Regarding thread starter: There are people who make a point of studying "optimal" ISAs. You can look for discussions related to the invention of the RISC-V architecture to find out people looking how to do this. There's also the "Mill" architecture, which is doing some really wacky things ... so wacky it's hard to evaluate. (But the inventor's lecture series on youtube on how the Mill architecture works does present some fascinating ideas)
pubby wrote:
And less instructions (RISC) tends to be better than more.
Seemed to be.
RISC is the right way to get "any computer" for cheapest, but the past twenty years have shown that simpler and more orthogonal instruction sets are actually not very useful for performance. The silicon cost of superscalar architectures eats a large amount of die space.

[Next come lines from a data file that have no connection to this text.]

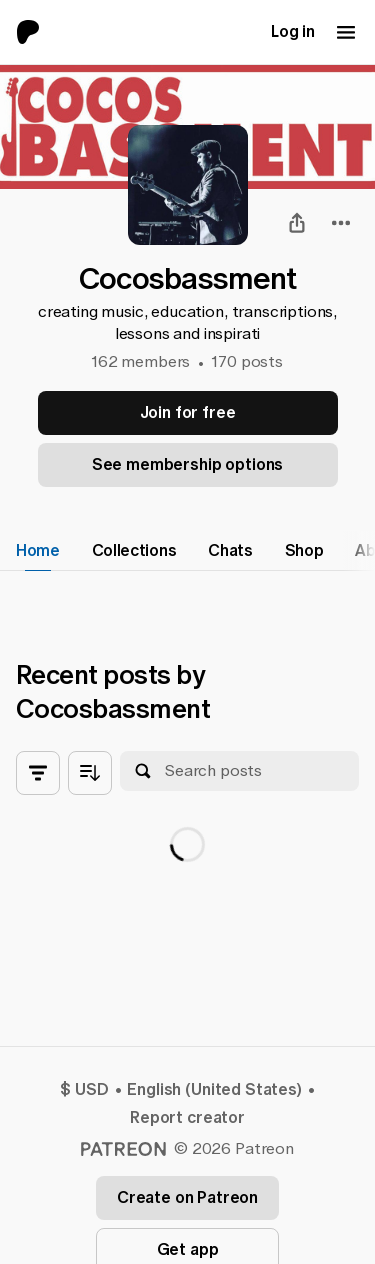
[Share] (297, 223)
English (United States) (214, 1089)
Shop (304, 550)
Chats (230, 550)
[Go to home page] (36, 32)
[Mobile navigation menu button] (346, 32)
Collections (134, 550)
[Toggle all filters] (38, 773)
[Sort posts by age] (90, 773)
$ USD (84, 1089)
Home (38, 550)
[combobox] (341, 223)
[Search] (143, 771)
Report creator (187, 1117)
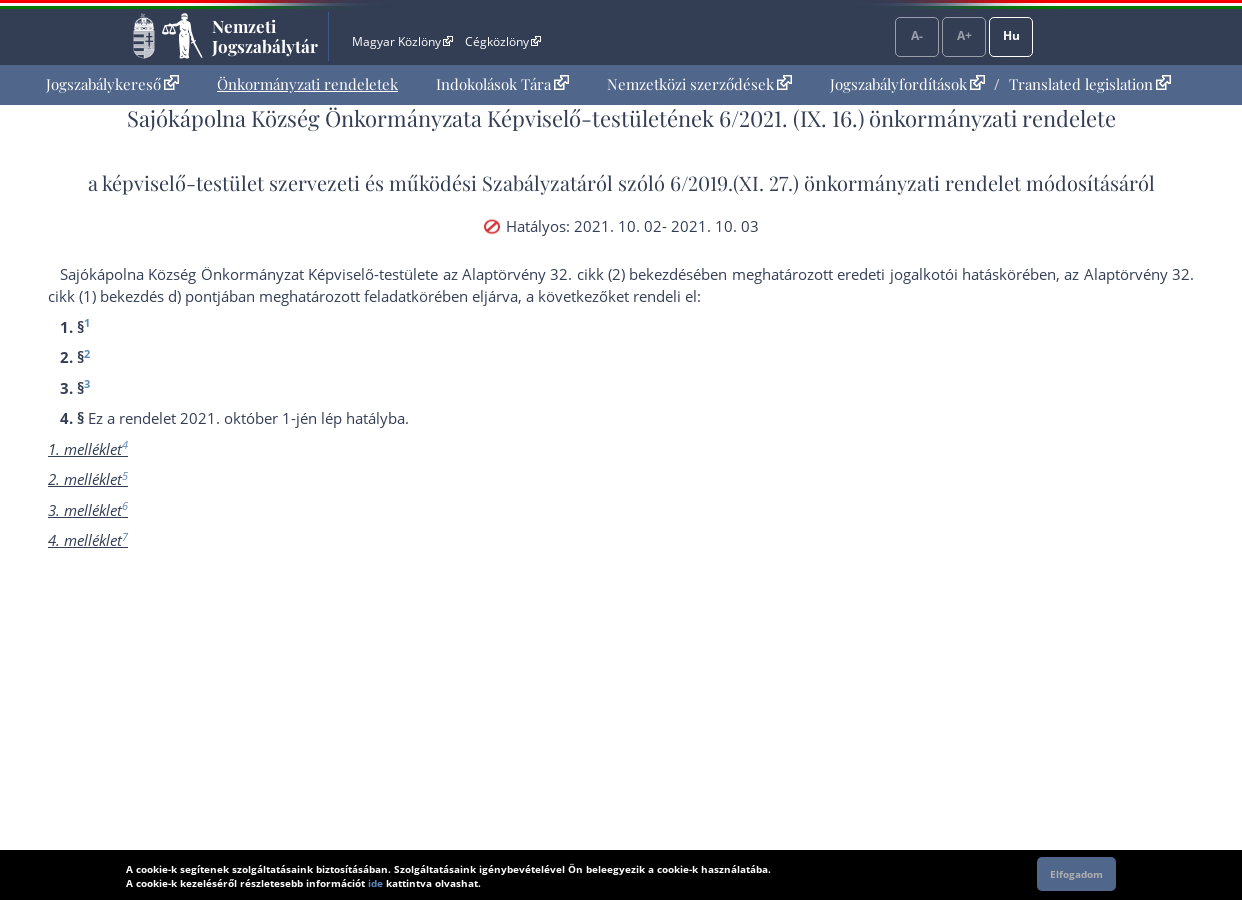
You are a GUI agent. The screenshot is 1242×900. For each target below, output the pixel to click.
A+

Ideally, you'd have an ISA with an infinite number of registers, and every instruction has complete orthogonality, and every instruction fits in 0 bits. Something has to give for a real-world thing; orthogonality is often a first victim. Fancy-seeming instructions (like bit test and bit set), despite being redundant with other instructions, are too critical for real-world application performance to not include as first-class operations. The performance of signal processing instructions (such as multiply-and-accumulate, or various SIMD things) is also paramount. Before long you discover you've built a weird CISC ISA that sure isn't RISC by anything but the most generous definitions of the term—it's just that it's a very different set of first-class instructions than the x86 or 68k had.